What to do:
Starting from the line that contains "Lähmungen kann der korrekte Ablauf des", reproduce each line exactly through the end of the material, and include no other lines.

Supplied data:
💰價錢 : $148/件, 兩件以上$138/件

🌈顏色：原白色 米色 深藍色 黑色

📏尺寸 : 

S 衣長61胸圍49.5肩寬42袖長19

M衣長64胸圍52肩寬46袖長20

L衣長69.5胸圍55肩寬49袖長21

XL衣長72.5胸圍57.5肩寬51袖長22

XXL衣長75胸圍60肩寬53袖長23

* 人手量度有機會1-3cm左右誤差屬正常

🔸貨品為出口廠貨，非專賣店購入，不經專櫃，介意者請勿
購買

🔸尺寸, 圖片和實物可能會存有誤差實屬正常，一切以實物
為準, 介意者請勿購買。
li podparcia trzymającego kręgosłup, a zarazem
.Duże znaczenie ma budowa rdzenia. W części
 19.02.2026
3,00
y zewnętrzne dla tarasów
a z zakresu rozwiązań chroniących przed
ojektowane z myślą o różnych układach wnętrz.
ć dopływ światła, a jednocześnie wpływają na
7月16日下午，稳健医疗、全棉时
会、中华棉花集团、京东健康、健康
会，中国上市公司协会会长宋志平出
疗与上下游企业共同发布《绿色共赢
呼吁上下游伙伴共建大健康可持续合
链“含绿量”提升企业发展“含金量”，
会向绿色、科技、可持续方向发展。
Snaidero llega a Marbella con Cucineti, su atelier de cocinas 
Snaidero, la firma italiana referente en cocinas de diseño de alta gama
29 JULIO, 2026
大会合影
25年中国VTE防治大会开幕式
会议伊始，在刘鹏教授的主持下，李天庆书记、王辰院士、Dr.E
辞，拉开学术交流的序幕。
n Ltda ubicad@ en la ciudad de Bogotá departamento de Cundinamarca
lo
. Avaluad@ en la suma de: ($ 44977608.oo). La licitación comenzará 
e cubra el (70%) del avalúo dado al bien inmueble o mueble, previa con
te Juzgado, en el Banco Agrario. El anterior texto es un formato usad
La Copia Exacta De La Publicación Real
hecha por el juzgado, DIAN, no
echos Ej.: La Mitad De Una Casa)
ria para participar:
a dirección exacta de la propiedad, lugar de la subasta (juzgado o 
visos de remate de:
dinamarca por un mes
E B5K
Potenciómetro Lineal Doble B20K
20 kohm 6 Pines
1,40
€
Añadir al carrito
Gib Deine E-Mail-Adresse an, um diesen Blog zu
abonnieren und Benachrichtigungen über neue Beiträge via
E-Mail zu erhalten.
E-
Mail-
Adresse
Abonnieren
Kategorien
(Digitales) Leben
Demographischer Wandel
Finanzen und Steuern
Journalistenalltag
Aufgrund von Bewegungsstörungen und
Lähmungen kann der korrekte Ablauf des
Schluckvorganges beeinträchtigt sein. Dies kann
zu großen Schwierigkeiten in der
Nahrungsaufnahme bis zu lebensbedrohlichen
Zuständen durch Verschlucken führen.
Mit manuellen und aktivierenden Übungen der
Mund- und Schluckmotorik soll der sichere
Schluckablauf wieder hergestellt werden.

Task answer:
Lähmungen kann der korrekte Ablauf des
Schluckvorganges beeinträchtigt sein. Dies kann
zu großen Schwierigkeiten in der
Nahrungsaufnahme bis zu lebensbedrohlichen
Zuständen durch Verschlucken führen.
Mit manuellen und aktivierenden Übungen der
Mund- und Schluckmotorik soll der sichere
Schluckablauf wieder hergestellt werden.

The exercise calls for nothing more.